Exercise
In the records below, find the line containing "minor deepening over" and repeat it and every line after it exactly, without pictures.

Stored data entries

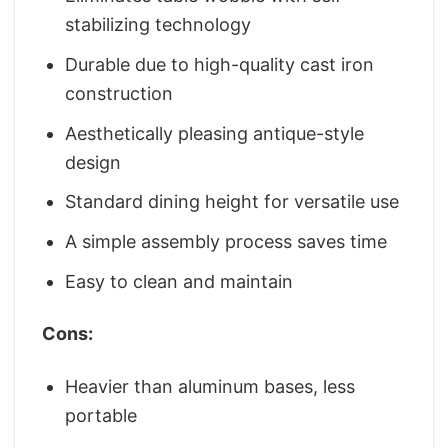
stabilizing technology
Durable due to high-quality cast iron
construction
Aesthetically pleasing antique-style
design
Standard dining height for versatile use
A simple assembly process saves time
Easy to clean and maintain
Cons:
Heavier than aluminum bases, less
portable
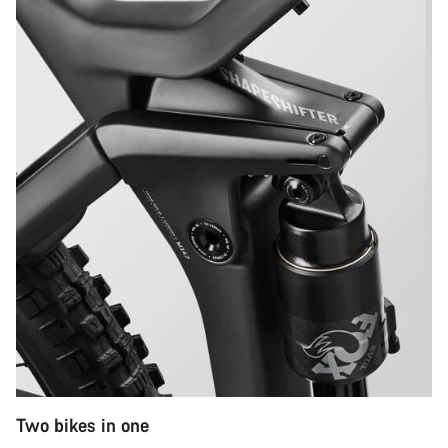
Two bikes in one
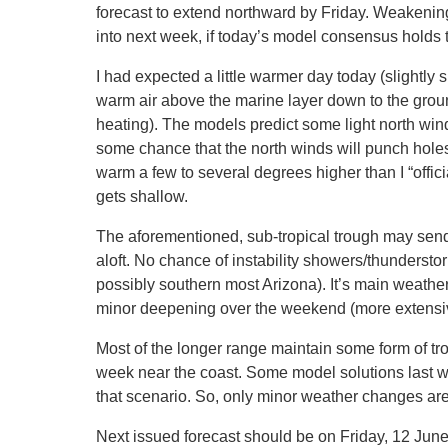
forecast to extend northward by Friday. Weakening 
into next week, if today’s model consensus holds t
I had expected a little warmer day today (slightly 
warm air above the marine layer down to the groun
heating). The models predict some light north win
some chance that the north winds will punch holes
warm a few to several degrees higher than I “offi
gets shallow.
The aforementioned, sub-tropical trough may send 
aloft. No chance of instability showers/thundersto
possibly southern most Arizona). It’s main weathe
minor deepening over the weekend (more extensiv
Most of the longer range maintain some form of tr
week near the coast. Some model solutions last w
that scenario. So, only minor weather changes are 
Next issued forecast should be on Friday, 12 June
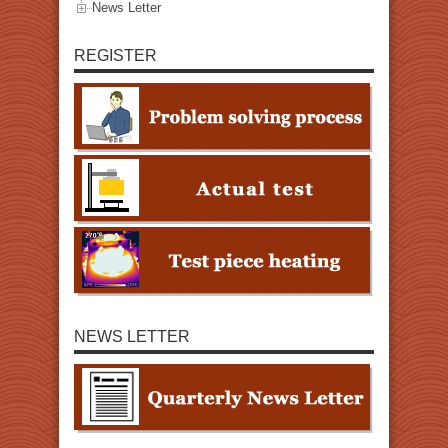
News Letter
REGISTER
NEWS LETTER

Task response
minor deepening over the weekend (more extensiv
Most of the longer range maintain some form of tr
week near the coast. Some model solutions last w
that scenario. So, only minor weather changes are 
Next issued forecast should be on Friday, 12 June
News Letter
REGISTER
NEWS LETTER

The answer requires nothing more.